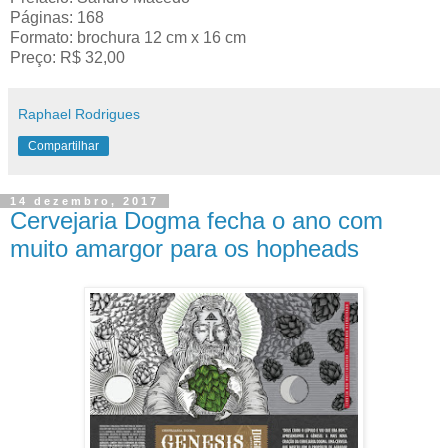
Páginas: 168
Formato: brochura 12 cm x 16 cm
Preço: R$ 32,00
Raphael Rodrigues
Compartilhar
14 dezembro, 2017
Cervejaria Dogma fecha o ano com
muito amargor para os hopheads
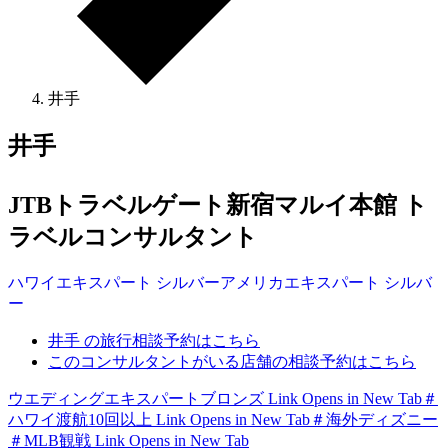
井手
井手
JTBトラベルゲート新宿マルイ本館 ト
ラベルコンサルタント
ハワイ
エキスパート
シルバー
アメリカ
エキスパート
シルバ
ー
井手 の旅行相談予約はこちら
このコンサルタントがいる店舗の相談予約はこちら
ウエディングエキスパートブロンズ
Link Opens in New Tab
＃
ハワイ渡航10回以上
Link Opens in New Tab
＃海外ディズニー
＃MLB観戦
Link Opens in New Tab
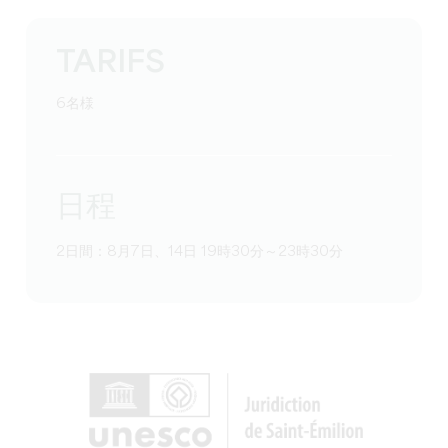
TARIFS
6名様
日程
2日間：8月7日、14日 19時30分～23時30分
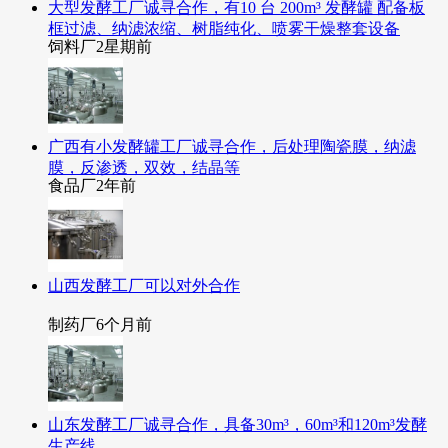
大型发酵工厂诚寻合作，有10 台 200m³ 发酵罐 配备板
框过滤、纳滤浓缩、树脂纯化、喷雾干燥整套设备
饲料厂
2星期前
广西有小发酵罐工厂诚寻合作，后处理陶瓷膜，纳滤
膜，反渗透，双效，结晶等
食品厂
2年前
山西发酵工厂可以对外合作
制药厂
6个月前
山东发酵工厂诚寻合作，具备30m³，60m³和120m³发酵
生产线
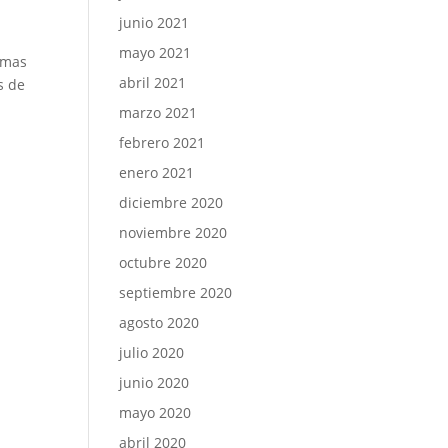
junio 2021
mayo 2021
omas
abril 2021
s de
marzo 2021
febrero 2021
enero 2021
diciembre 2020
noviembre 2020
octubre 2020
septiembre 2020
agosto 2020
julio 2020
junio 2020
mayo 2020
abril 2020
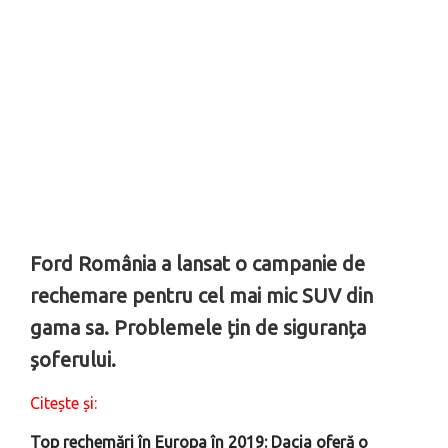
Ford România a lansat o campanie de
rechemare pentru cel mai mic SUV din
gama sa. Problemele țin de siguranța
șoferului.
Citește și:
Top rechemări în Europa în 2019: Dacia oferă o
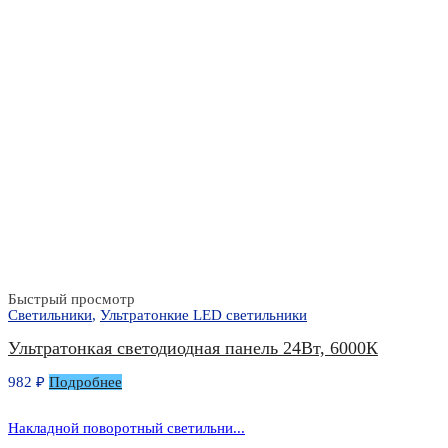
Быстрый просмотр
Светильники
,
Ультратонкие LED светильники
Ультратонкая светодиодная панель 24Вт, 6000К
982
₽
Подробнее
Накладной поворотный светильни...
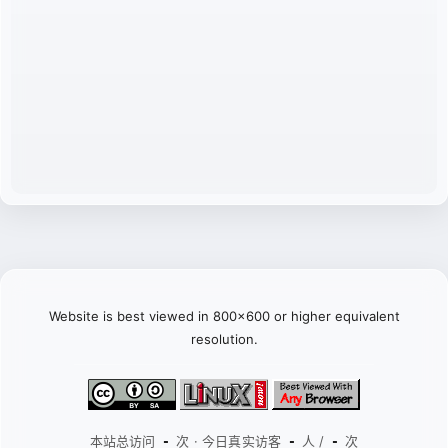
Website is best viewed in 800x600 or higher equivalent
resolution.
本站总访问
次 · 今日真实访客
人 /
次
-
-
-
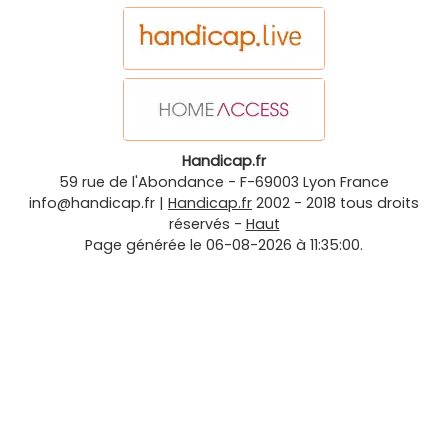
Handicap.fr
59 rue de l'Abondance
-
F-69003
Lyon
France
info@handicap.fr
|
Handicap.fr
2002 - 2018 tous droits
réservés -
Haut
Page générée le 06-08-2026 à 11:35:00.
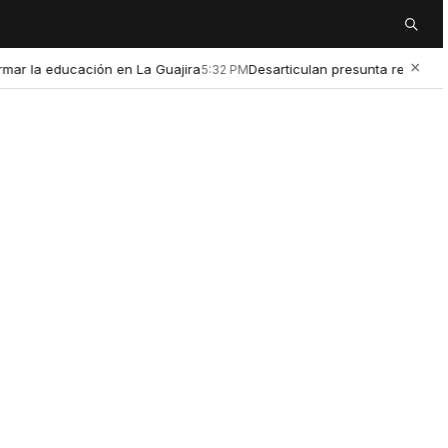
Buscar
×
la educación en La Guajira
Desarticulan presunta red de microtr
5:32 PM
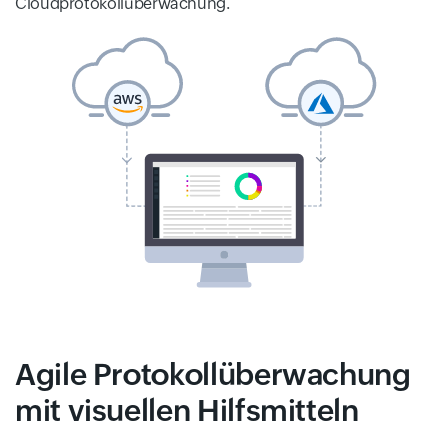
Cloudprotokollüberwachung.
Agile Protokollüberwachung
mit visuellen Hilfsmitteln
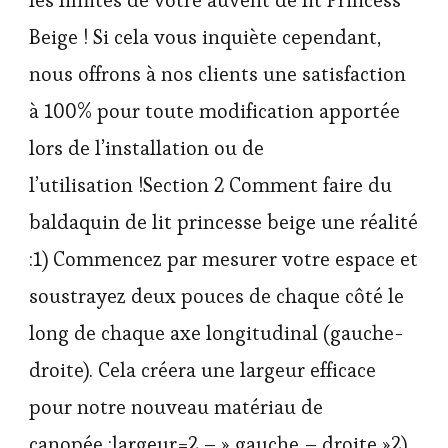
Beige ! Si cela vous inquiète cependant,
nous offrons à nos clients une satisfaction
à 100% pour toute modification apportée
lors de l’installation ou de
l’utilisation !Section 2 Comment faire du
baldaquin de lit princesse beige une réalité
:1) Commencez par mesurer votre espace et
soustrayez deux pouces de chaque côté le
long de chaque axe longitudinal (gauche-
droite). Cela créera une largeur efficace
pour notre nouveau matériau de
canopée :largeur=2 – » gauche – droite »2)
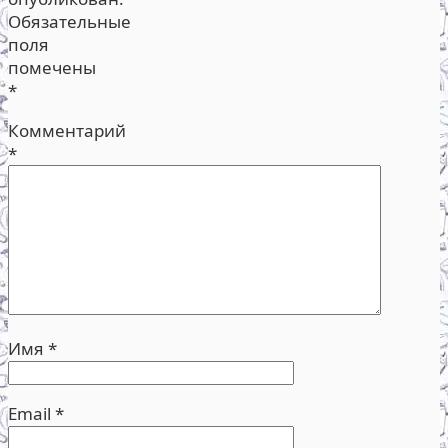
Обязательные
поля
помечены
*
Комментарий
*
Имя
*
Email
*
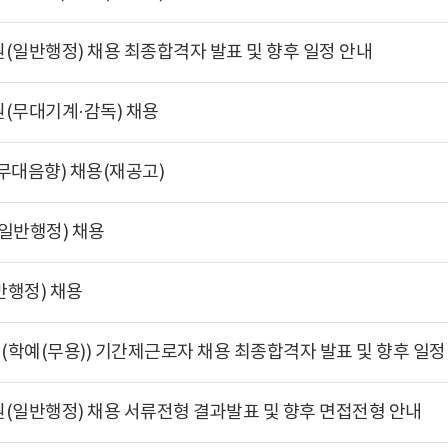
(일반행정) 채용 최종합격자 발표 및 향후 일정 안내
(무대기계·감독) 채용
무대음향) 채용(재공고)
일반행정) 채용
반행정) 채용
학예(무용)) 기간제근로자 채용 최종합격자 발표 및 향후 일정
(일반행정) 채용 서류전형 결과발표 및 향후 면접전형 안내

■ **THE PROBLEM**
What lines of the material above include "pour"? Copy each one.

■ **TASK RESPONSE**
à 100% pour toute modification apportée
pour notre nouveau matériau de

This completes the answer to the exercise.